Wissen

UN-Umweltprogramm fordert Umdenken Wertvolle Metalle effizienter recyceln

3b9h0444.jpg4799491764732020.jpg

Der Schrott enthält noch jede Menge Schätze.

(Foto: dpa)

Für das Handy der neuesten Generation wird das Vorgängermodell flugs ausgemustert: So tun es viele, doch auf diese Weise steigt der Rohstoffbedarf weltweit rasant.
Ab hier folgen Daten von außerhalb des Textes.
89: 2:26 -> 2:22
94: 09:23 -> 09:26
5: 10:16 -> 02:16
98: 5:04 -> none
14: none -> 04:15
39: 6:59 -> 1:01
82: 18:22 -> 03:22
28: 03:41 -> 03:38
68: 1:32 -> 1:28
Das Recycling der wertvollen Metalle muss besser werden, fordern UN-Experten.

Jeder Mensch produziert im Durchschnitt drei bis sieben Kilogramm Elektroschrott pro Jahr - Tendenz steigend. Das Umweltprogramm der Vereinten Nationen (Unep) ruft deshalb dringend dazu auf, die wertvollen Metalle aus Handys, Computern und Co effizienter zu recyceln, und die Raten deutlich zu steigern. In Berlin forderte der vom Unep initiierte Internationale Ressourcenrat in zwei Studien, bei der Wiederverwertung umzudenken. Wichtig sei unter anderem, bereits bei der Herstellung an die Wiederverwertung zu denken, so dass die Produkte besser zu recyceln seien.
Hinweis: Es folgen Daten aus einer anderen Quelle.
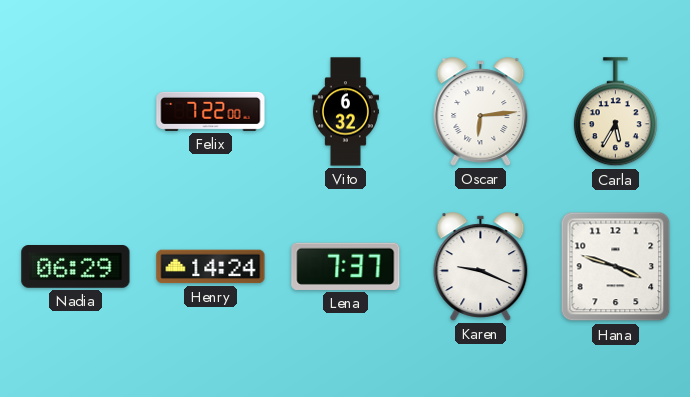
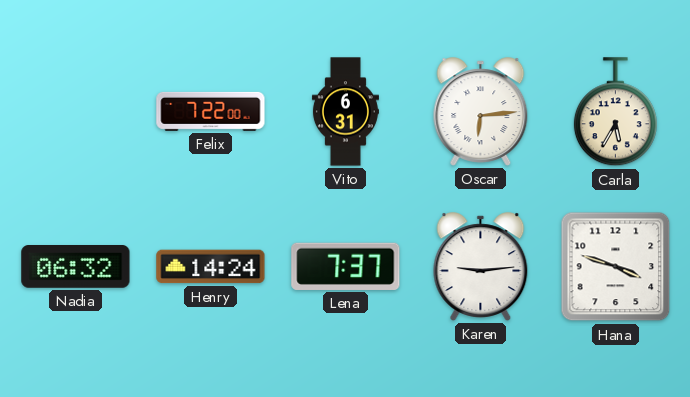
Vito: 6:32 -> 6:31
Nadia: 06:29 -> 06:32
Karen: 9:19 -> 9:14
"Da die Bevölkerung in Entwicklungsländern ähnliche Technologien und den Lebensstil übernimmt wie derzeit in den OECD-Staaten, wird der weltweite Bedarf an Metallen noch drei- bis neunmal höher werden", sagte Achim Steiner, geschäftsführender Unep-Direktor. "Produktdesigner sollten künftig sicherstellen, dass Materialien wie seltene Erden, wie sie in Solarpanels, Windturbinenmagneten oder Handys vorkommen, am Ende ihres Produktlebens einfach wiederverwertet werden können."

Metalle sind fast unbegrenzt zu recyceln

Dies sei umso wichtiger, weil der Trend zu erneuerbaren Energien diesen wachsenden Rohstoffbedarf noch befeuere, schreibt Ressourcenrats-Mitglied Ester van der Voet von der niederländischen Universität Leiden. Aber grundsätzlich seien Metalle fast unbegrenzt zu recyceln. "Die Neuproduktion von Waren kann nur dann deutlich reduziert werden, wenn die Recycling-Produktion der Nachfrage begegnen kann."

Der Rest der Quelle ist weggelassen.